**Task item:** Once the pictures are set aside, print the records that follow exactly as written.

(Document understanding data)
------------------------
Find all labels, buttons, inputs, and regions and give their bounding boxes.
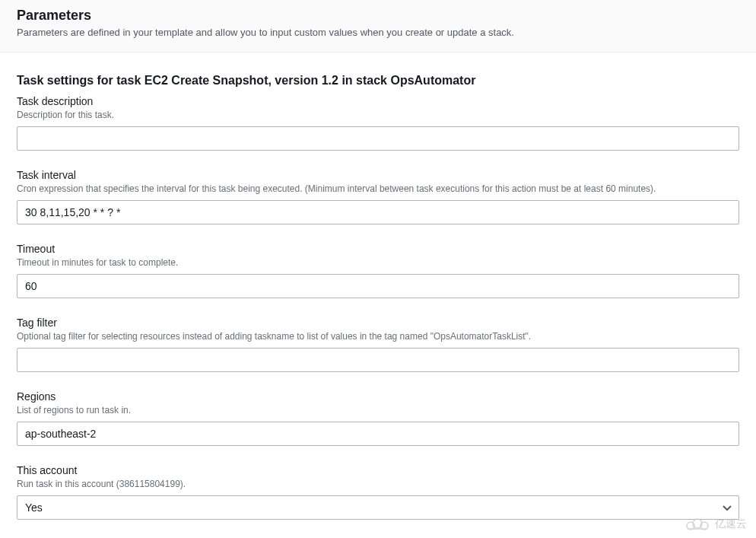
task-description-label: Task description (17, 95, 739, 107)
field-tag-filter: Tag filter Optional tag filter for selec… (17, 317, 739, 372)
parameters-header: Parameters Parameters are defined in you… (0, 0, 756, 53)
task-interval-hint: Cron expression that specifies the inter… (17, 182, 739, 196)
watermark: 亿速云 (685, 517, 747, 532)
field-regions: Regions List of regions to run task in. (17, 390, 739, 446)
regions-input[interactable] (17, 422, 739, 446)
this-account-hint: Run task in this account (386115804199). (17, 477, 739, 491)
section-title: Task settings for task EC2 Create Snapsh… (17, 74, 739, 88)
task-interval-label: Task interval (17, 169, 739, 181)
this-account-select-wrap: Yes (17, 495, 739, 520)
field-timeout: Timeout Timeout in minutes for task to c… (17, 243, 739, 298)
task-interval-input[interactable] (17, 200, 739, 224)
page-title: Parameters (17, 8, 739, 24)
main-content: Task settings for task EC2 Create Snapsh… (0, 53, 756, 538)
tag-filter-label: Tag filter (17, 317, 739, 329)
field-this-account: This account Run task in this account (3… (17, 464, 739, 520)
page-description: Parameters are defined in your template … (17, 27, 739, 38)
field-task-interval: Task interval Cron expression that speci… (17, 169, 739, 224)
field-task-description: Task description Description for this ta… (17, 95, 739, 151)
tag-filter-hint: Optional tag filter for selecting resour… (17, 329, 739, 343)
task-description-input[interactable] (17, 126, 739, 151)
cloud-icon (685, 517, 710, 532)
timeout-input[interactable] (17, 274, 739, 298)
task-description-hint: Description for this task. (17, 108, 739, 122)
regions-hint: List of regions to run task in. (17, 403, 739, 417)
this-account-select-value: Yes (25, 501, 43, 514)
watermark-text: 亿速云 (715, 517, 747, 531)
regions-label: Regions (17, 390, 739, 403)
timeout-label: Timeout (17, 243, 739, 255)
timeout-hint: Timeout in minutes for task to complete. (17, 256, 739, 269)
tag-filter-input[interactable] (17, 348, 739, 372)
this-account-label: This account (17, 464, 739, 476)
this-account-select[interactable]: Yes (17, 495, 739, 520)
------------------------
**Written answer:**
Find all labels, buttons, inputs, and regions and give their bounding boxes.
task-description-label: Task description (17, 95, 739, 107)
field-tag-filter: Tag filter Optional tag filter for selec… (17, 317, 739, 372)
parameters-header: Parameters Parameters are defined in you… (0, 0, 756, 53)
task-interval-hint: Cron expression that specifies the inter… (17, 182, 739, 196)
watermark: 亿速云 (685, 517, 747, 532)
field-regions: Regions List of regions to run task in. (17, 390, 739, 446)
regions-input[interactable] (17, 422, 739, 446)
this-account-hint: Run task in this account (386115804199). (17, 477, 739, 491)
section-title: Task settings for task EC2 Create Snapsh… (17, 74, 739, 88)
task-interval-label: Task interval (17, 169, 739, 181)
this-account-select-wrap: Yes (17, 495, 739, 520)
field-timeout: Timeout Timeout in minutes for task to c… (17, 243, 739, 298)
task-interval-input[interactable] (17, 200, 739, 224)
page-title: Parameters (17, 8, 739, 24)
main-content: Task settings for task EC2 Create Snapsh… (0, 53, 756, 538)
tag-filter-label: Tag filter (17, 317, 739, 329)
field-this-account: This account Run task in this account (3… (17, 464, 739, 520)
page-description: Parameters are defined in your template … (17, 27, 739, 38)
field-task-interval: Task interval Cron expression that speci… (17, 169, 739, 224)
field-task-description: Task description Description for this ta… (17, 95, 739, 151)
tag-filter-hint: Optional tag filter for selecting resour… (17, 329, 739, 343)
task-description-input[interactable] (17, 126, 739, 151)
cloud-icon (685, 517, 710, 532)
timeout-input[interactable] (17, 274, 739, 298)
task-description-hint: Description for this task. (17, 108, 739, 122)
regions-hint: List of regions to run task in. (17, 403, 739, 417)
this-account-select-value: Yes (25, 501, 43, 514)
watermark-text: 亿速云 (715, 517, 747, 531)
regions-label: Regions (17, 390, 739, 403)
timeout-label: Timeout (17, 243, 739, 255)
timeout-hint: Timeout in minutes for task to complete. (17, 256, 739, 269)
tag-filter-input[interactable] (17, 348, 739, 372)
this-account-label: This account (17, 464, 739, 476)
this-account-select[interactable]: Yes (17, 495, 739, 520)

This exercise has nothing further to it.